• PROBLEM REQUIREMENTS:
Set down only the lines from the one containing "mask_w, mask_h, mask_svg." through the final line of the entries below, exactly as they stand, with no pictures.

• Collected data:
◇ ◇ ◇

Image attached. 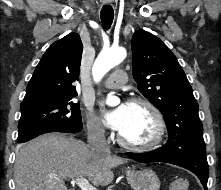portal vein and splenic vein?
<instances>
[{
    "label": "portal vein and splenic vein",
    "instance_id": "obj_1",
    "mask_svg": "<svg viewBox=\"0 0 221 190\" xmlns=\"http://www.w3.org/2000/svg\"><path fill=\"white\" fill-rule=\"evenodd\" d=\"M72 183H76L81 190H97L84 177L73 179Z\"/></svg>",
    "mask_w": 221,
    "mask_h": 190
}]
</instances>
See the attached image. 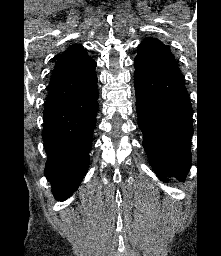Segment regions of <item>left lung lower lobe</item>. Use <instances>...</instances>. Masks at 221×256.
I'll list each match as a JSON object with an SVG mask.
<instances>
[{
	"label": "left lung lower lobe",
	"mask_w": 221,
	"mask_h": 256,
	"mask_svg": "<svg viewBox=\"0 0 221 256\" xmlns=\"http://www.w3.org/2000/svg\"><path fill=\"white\" fill-rule=\"evenodd\" d=\"M143 147L161 178L185 179L193 134L192 108L181 72H134Z\"/></svg>",
	"instance_id": "obj_1"
}]
</instances>
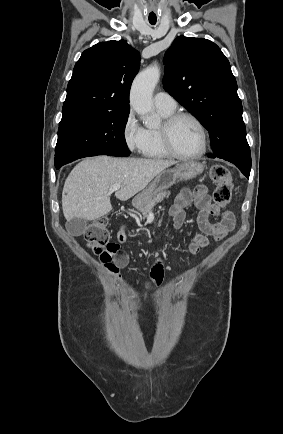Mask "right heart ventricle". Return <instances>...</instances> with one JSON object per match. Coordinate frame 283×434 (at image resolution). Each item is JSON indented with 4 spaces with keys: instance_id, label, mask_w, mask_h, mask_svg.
I'll use <instances>...</instances> for the list:
<instances>
[{
    "instance_id": "e07e8e85",
    "label": "right heart ventricle",
    "mask_w": 283,
    "mask_h": 434,
    "mask_svg": "<svg viewBox=\"0 0 283 434\" xmlns=\"http://www.w3.org/2000/svg\"><path fill=\"white\" fill-rule=\"evenodd\" d=\"M158 112L160 116L165 119L174 111H165L158 109ZM142 154L145 157L151 159H162L169 156L162 144L160 128L146 129V141L142 150Z\"/></svg>"
}]
</instances>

◇ ◇ ◇

• ANSWER FOR THE TASK:
Mask "right heart ventricle". Return <instances>...</instances> with one JSON object per match. Coordinate frame 283×434 (at image resolution). Each item is JSON indented with 4 spaces with keys: instance_id, label, mask_w, mask_h, mask_svg.
I'll use <instances>...</instances> for the list:
<instances>
[{
    "instance_id": "e07e8e85",
    "label": "right heart ventricle",
    "mask_w": 283,
    "mask_h": 434,
    "mask_svg": "<svg viewBox=\"0 0 283 434\" xmlns=\"http://www.w3.org/2000/svg\"><path fill=\"white\" fill-rule=\"evenodd\" d=\"M158 112L160 116L165 119L174 111H165L158 109ZM142 154L145 157L151 159H162L169 156L162 144L160 128L146 129V141L142 150Z\"/></svg>"
}]
</instances>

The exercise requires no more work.